Was really worried that micro soldering work was needed, especially because of Sydney's lockdown. So lucky it still works.

Thanks,
A relieved chicken.

Comments

  • -2

    Network card. No soldering is needed as those leads should plug into the card.

    Edit: on second glance, it appears that the lead to your card was in fact soldered. The laptop network cards I've seen before have all been pluggable.

    • +9

      Those are pluggable, they just broke the plug lol.

      • Facepalm OP how did you manage that?!

        • +1

          That is going to be a BiT**** to solder back. Maybe just get a new card ?

  • +3

    I think they are both wifi antennas, so might have a weaker signal

    • +3

      Looks like “Main” broke clean, “Aux” is ok.

      OP, you clean the inside of your laptop??

      • +1

        Cleaning out the dust build up on fans every once in a while is a good idea.
        I wouldn't touch anything else unless there was dust build up and even then just use compressed air

  • -1

    If you google anatel:03878-16 you get several hits, one of which says (translated from Portugese)

    ANATEL Identifiers are unique authorization numbers assigned by Brazil's Agency of National Telecommunications (quite similar to the FCC in the USA). These device certifications exist to ensure consumer product quality and authorize operation at given frequencies and power outputs. For each rated device, you can find operating freuqncies, SAR levels, test reports, and user manuals for the devices. NumRFGCT: 826316

    so, at a guess, kusama and ascorbic may have it….note did NOT search exhaustively

    • +1

      Perhaps you were looking for this
      https://www.intel.com/content/dam/www/public/us/en/documents...

      The Wifi module is Intel Wifi Dual BAnd AC 8265

      It's a very common part. Can buy on from computer shops for around $39 which comes in a PCIE riser card for desktop computers, but it can be slotted into M.2 slot in your laptop

      It seems that OP has managed to rip out the socket, if you look closely the socket is still attached to the dangling (loose) wire. Will need some soldering work to re-attach socket.

  • +1

    It's your WiFi adaptor.
    You will need to purchase a new one. +/- @ $30
    Just need to make sure you purchase the correct socket.
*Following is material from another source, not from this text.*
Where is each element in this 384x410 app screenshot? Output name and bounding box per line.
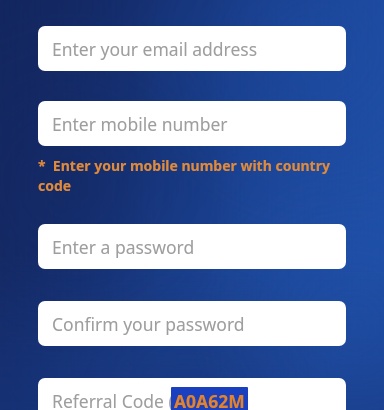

    You can try to solder, but you will prob find it pretty difficult on this one… You will need to try and solder from the underside, and it will be a super fine joint.
    Best to just save yourself the headache and buy a new one.

    • +6

      No option but to solder the broken connector. That's a soldered on card variant, not socketed thus not removable.

      OP: Any repair kiosk in mall or street shop can resolder the connector in 2 mins.

    • You will need to try and solder from the underside

      It looks like a surface mount connector to me; the required soldering will be on the top side.

  • +1

    BTW - it will still work as the 'main' connector is intact. However, you will have a reduction in performance.
    https://www.intel.com.au/content/www/au/en/support/articles/...

  • +2

    So if you can't solder it, then tape the wire down so that it at least sits on the right spot. and then put some foam over the top so when you close the case back down it is pressing firmly down on it. might be ok if you can get it in the right spot…

    if not you can get electrically conductive glue also.

    • So if you can't solder it, then tape the wire down so that it at least sits on the right spot. and then put some foam over the top so when you close the case back down it is pressing firmly down on it. might be ok if you can get it in the right spot…

      I wouldn't do that as the distance between the pads is really small, so if the top ground pad rotates or moves out of place, it can short the center pin to ground.

  • Wow looks like the card itself is soldered onto the board as well, so you can't replace it.

    USB wifi adapter might be the easiest/ cheapest solution.

    • +1

      I very much doubt it considering the PCB colour differences between motherboard and wifi card, and that there's a RF/heat shield covering up where the mini pci-e connector is.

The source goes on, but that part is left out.